Aktuelle Aktion Mensch-Umfrage: Große Sorgen und Ängste von Menschen mit Behinderung vor der Bundestagswahl
Eine Mehrheit der Menschen mit Behinderung befürchtet eine zunehmende Behindertenfeindlichkeit in Deutschland. Das zeigt eine aktuelle Ipsos-Umfrage im Auftrag der Aktion Mensch.

In etwas mehr als zwei Wochen entscheiden die Bürger:innen in Deutschland darüber, wer sie und ihre Interessen künftig im Bundestag vertreten soll. Dass viele Menschen mit Behinderung im Vorfeld der Wahl beunruhigt auf die kommende Legislaturperiode blicken, zeigen die Ergebnisse einer aktuellen bundesweiten Online-Umfrage, die Ipsos im Auftrag der Sozialorganisation Aktion Mensch durchgeführt hat.
67 Prozent der Befragten befürchten demnach, dass die Inklusion und Teilhabe von Menschen mit Behinderung von Parteien und Politiker:innen als immer unwichtiger erachtet und damit – im Vergleich zu anderen Themen – eher als „Luxus” angesehen werden. Hiermit einher geht bei nahezu zwei Dritteln die Angst, dass ihre Belange nach der Bundestagswahl weniger mitgedacht werden als zuvor. Auch mit Blick auf das gesamtgesellschaftliche Klima zeigt sich: Über die Hälfte der Befragten sorgt sich vor einer Zunahme der Behindertenfeindlichkeit in Deutschland.
Die Umfrage zeichnet ein erschreckendes Bild. Die geäußerten Sorgen und Ängste von Menschen mit Behinderung müssen von politischen Entscheider:innen als ein Weckruf verstanden werden”, kommentiert Christina Marx, Sprecherin der Aktion Mensch. „Bei Inklusion handelt es sich um nichts Geringeres als ein Menschenrecht, zu dem sich Deutschland mit der Ratifizierung der UN-Behindertenrechtskonvention vor 16 Jahren verpflichtet hat. Als Aktion Mensch senden wir damit einen klaren Appell in Richtung Politik, die noch immer vielfach bestehende strukturelle Diskriminierung von Menschen mit Behinderung und die erheblichen Barrieren im Alltag endlich anzugehen.

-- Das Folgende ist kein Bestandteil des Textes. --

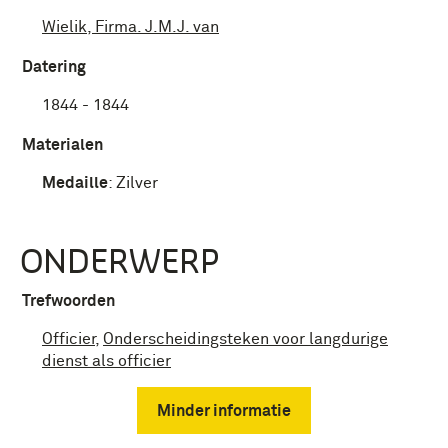
Wielik, Firma. J.M.J. van
Datering
1844 - 1844
Materialen
Medaille
:
Zilver
ONDERWERP
Trefwoorden
Officier
,
Onderscheidingsteken voor langdurige
dienst als officier
Minder informatie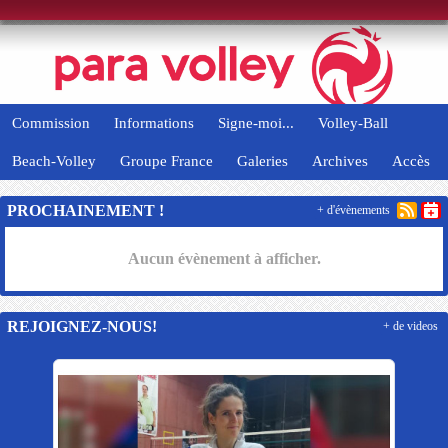
Panneau de gestion des cookies
Commission
Informations
Signe-moi...
Volley-Ball
Beach-Volley
Groupe France
Galeries
Archives
Accès
PROCHAINEMENT !
+ d'évènements
Aucun évènement à afficher.
REJOIGNEZ-NOUS!
+ de videos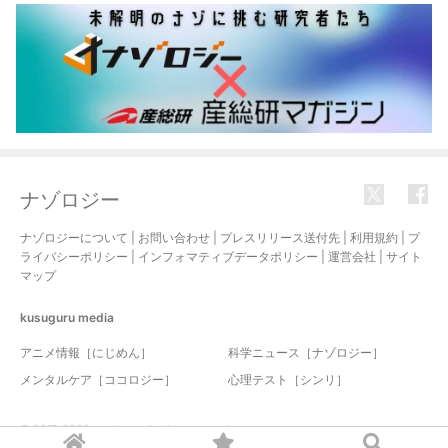
ナゾロジー
ナゾロジーについて
|
お問い合わせ
|
プレスリリース送付先
|
利用規約
|
プ
ライバシーポリシー
|
インフォマティブデータポリシー
|
運営会社
|
サイト
マップ
kusuguru
media
アニメ情報［にじめん］
科学ニュース［ナゾロジー］
メンタルケア［ココロジー］
心理テスト［シンリ］
© 2017-2026 nazology. all rights reserved.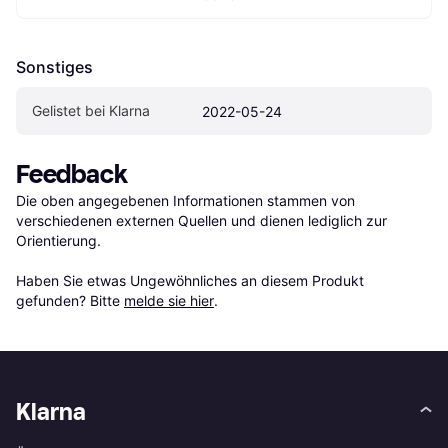
Sonstiges
Gelistet bei Klarna
2022-05-24
Feedback
Die oben angegebenen Informationen stammen von 
verschiedenen externen Quellen und dienen lediglich zur 
Orientierung.

Haben Sie etwas Ungewöhnliches an diesem Produkt 
gefunden? Bitte 
melde sie hier
.
Klarna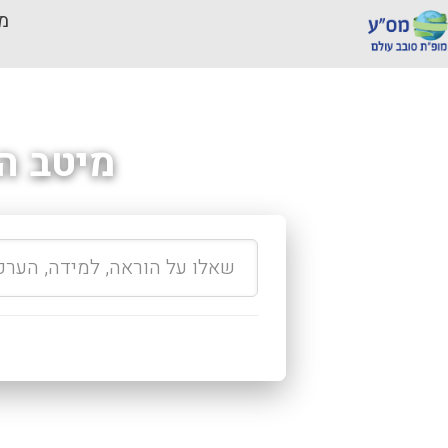
מכ
מיטב ה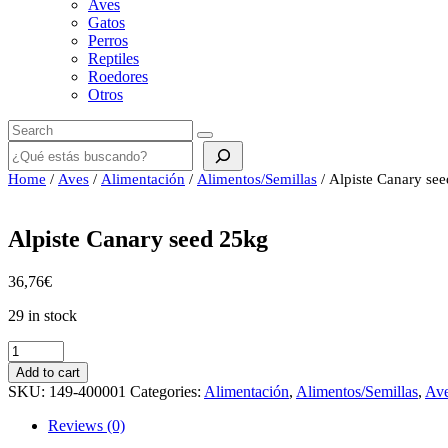
Aves
Gatos
Perros
Reptiles
Roedores
Otros
Buscar
Home
/
Aves
/
Alimentación
/
Alimentos/Semillas
/ Alpiste Canary se
Alpiste Canary seed 25kg
36,76
€
29 in stock
Alpiste
Canary
Add to cart
seed
SKU:
149-400001
Categories:
Alimentación
,
Alimentos/Semillas
,
Av
25kg
quantity
Reviews (0)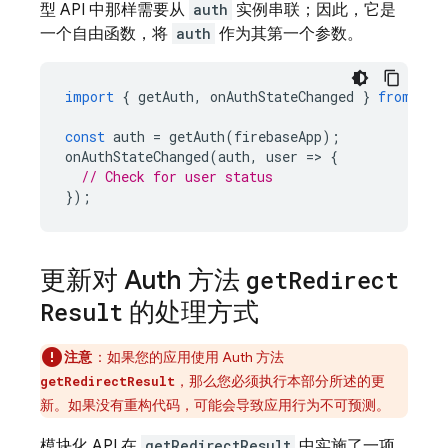
型 API 中那样需要从
auth
实例串联；因此，它是
一个自由函数，将
auth
作为其第一个参数。
import
{
getAuth
,
onAuthStateChanged
}
from
"fi
const
auth
=
getAuth
(
firebaseApp
);
onAuthStateChanged
(
auth
,
user
=
>
{
// Check for user status
});
更新对 Auth 方法
get
Redirect
Result
的处理方式
注意
：如果您的应用使用 Auth 方法
，那么您必须执行本部分所述的更
getRedirectResult
新。如果没有重构代码，可能会导致应用行为不可预测。
模块化 API 在
getRedirectResult
中实施了一项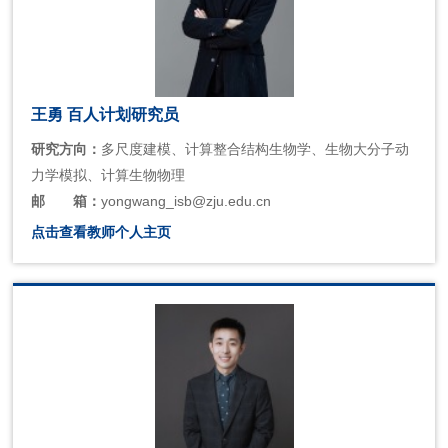
王勇 百人计划研究员
研究方向：
多尺度建模、计算整合结构生物学、生物大分子动
力学模拟、计算生物物理
邮
箱：
yongwang_isb@zju.edu.cn
点击查看教师个人主页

Soziale Gerechtigkeit und Existenzsicherung als zentrale Handlungsfelder
Als die für sie persönlich wichtigsten Themen geben 43 Prozent der befragten Menschen mit Behinderung die Inflation und steigenden Lebenshaltungskosten sowie 36 Prozent Armut und soziale Ungleichheit an. Diese Priorisierung verwundert nicht – schließlich unterliegen Menschen mit Behinderung einem hohen Armutsrisiko. Entsprechend sollte sich die nächste Bundesregierung aus ihrer Sicht vor allem für den Erhalt oder Ausbau der sozialen Sicherungssysteme, etwa die Krankenversicherung oder das Bürgergeld
(47 %), mehr bedarfsgerechte Wohnungen für Menschen mit Behinderung (46 %) und eine Verbesserung der Arbeitsmarktchancen (36 %) einsetzen.

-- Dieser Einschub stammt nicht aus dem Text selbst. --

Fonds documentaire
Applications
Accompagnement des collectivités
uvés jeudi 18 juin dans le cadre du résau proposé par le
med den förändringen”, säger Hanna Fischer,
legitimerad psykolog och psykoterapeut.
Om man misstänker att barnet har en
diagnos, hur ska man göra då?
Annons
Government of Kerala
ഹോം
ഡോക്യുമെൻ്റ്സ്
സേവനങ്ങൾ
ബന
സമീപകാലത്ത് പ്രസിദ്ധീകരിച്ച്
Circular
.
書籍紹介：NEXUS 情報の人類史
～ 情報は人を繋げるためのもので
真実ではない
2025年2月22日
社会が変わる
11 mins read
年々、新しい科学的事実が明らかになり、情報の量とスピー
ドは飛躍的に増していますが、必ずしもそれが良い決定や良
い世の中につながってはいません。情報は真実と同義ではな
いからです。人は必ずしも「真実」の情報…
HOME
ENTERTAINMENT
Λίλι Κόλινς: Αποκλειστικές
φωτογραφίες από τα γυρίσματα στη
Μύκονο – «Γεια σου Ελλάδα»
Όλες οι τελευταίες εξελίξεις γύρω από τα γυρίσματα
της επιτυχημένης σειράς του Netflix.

Politische Partizipation und Teilhabe: Enorm hohe Wahlbeteiligung geplant
Bei all den Unsicherheiten rund um Existenzsicherung und Diskriminierung ist es Menschen mit Behinderung umso wichtiger, aktiv mitzuentscheiden, welche Parteien und Politiker:innen sie künftig im Deutschen Bundestag vertreten: Immerhin 94 Prozent der Befragten wollen bei der Bundestagswahl von ihrem Stimmrecht Gebrauch machen. Und das ist den meisten laut Umfrage auch möglich – angesprochen auf Hürden und Herausforderungen, die sich ihnen bei der letzten Wahl stellten, geben nahezu zwei Drittel an, keine Hindernisse in Bezug auf die Barrierefreiheit wahrgenommen zu haben. Verbesserungsbedarf besteht der Befragung zufolge dennoch vor allem bei Sitzgelegenheiten für Wartende, dem Erreichen der Wahllokale sowie der Orientierung innerhalb dieser.
Methode
Für die Umfrage zur Bundestagswahl hat die Aktion Mensch in der Zeit vom 2. Januar 2025 bis zum 9. Januar 2025 gemeinsam mit Ipsos bundesweit 376 Menschen mit Beeinträchtigung ab 16 Jahren online befragt. Beteiligt haben sich die Mitglieder der sogenannten Teilhabe-Community, dem ersten Umfrage-Panel im deutschsprachigen Raum, das ausschließlich aus Menschen mit Beeinträchtigung besteht.